**Exercise prompt**
Whatever appears in the listing, return all of it exactly.

**Exercise data**
——

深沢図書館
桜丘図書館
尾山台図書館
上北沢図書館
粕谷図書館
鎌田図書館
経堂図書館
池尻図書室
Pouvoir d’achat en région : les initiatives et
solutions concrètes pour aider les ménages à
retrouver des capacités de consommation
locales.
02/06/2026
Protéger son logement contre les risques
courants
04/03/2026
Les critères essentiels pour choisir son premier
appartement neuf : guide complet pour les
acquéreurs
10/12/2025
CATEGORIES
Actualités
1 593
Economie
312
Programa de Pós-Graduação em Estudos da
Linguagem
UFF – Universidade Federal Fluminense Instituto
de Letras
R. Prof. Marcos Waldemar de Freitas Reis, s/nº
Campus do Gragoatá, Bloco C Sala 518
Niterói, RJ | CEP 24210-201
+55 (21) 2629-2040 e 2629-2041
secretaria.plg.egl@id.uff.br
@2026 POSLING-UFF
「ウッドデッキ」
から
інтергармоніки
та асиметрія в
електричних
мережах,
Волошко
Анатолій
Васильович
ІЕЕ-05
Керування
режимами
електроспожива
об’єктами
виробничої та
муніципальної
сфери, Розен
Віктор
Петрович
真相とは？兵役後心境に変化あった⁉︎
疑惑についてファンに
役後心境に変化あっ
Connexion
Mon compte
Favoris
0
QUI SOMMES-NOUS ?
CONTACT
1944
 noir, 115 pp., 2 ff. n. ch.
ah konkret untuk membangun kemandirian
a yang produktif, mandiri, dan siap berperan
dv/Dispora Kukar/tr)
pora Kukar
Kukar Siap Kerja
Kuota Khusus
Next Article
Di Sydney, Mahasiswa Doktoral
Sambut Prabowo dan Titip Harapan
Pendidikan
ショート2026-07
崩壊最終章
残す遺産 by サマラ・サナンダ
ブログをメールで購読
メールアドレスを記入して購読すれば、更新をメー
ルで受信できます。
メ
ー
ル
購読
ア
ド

——

**Task output**
深沢図書館
桜丘図書館
尾山台図書館
上北沢図書館
粕谷図書館
鎌田図書館
経堂図書館
池尻図書室
Pouvoir d’achat en région : les initiatives et
solutions concrètes pour aider les ménages à
retrouver des capacités de consommation
locales.
02/06/2026
Protéger son logement contre les risques
courants
04/03/2026
Les critères essentiels pour choisir son premier
appartement neuf : guide complet pour les
acquéreurs
10/12/2025
CATEGORIES
Actualités
1 593
Economie
312
Programa de Pós-Graduação em Estudos da
Linguagem
UFF – Universidade Federal Fluminense Instituto
de Letras
R. Prof. Marcos Waldemar de Freitas Reis, s/nº
Campus do Gragoatá, Bloco C Sala 518
Niterói, RJ | CEP 24210-201
+55 (21) 2629-2040 e 2629-2041
secretaria.plg.egl@id.uff.br
@2026 POSLING-UFF
「ウッドデッキ」
から
інтергармоніки
та асиметрія в
електричних
мережах,
Волошко
Анатолій
Васильович
ІЕЕ-05
Керування
режимами
електроспожива
об’єктами
виробничої та
муніципальної
сфери, Розен
Віктор
Петрович
真相とは？兵役後心境に変化あった⁉︎
疑惑についてファンに
役後心境に変化あっ
Connexion
Mon compte
Favoris
0
QUI SOMMES-NOUS ?
CONTACT
1944
 noir, 115 pp., 2 ff. n. ch.
ah konkret untuk membangun kemandirian
a yang produktif, mandiri, dan siap berperan
dv/Dispora Kukar/tr)
pora Kukar
Kukar Siap Kerja
Kuota Khusus
Next Article
Di Sydney, Mahasiswa Doktoral
Sambut Prabowo dan Titip Harapan
Pendidikan
ショート2026-07
崩壊最終章
残す遺産 by サマラ・サナンダ
ブログをメールで購読
メールアドレスを記入して購読すれば、更新をメー
ルで受信できます。
メ
ー
ル
購読
ア
ド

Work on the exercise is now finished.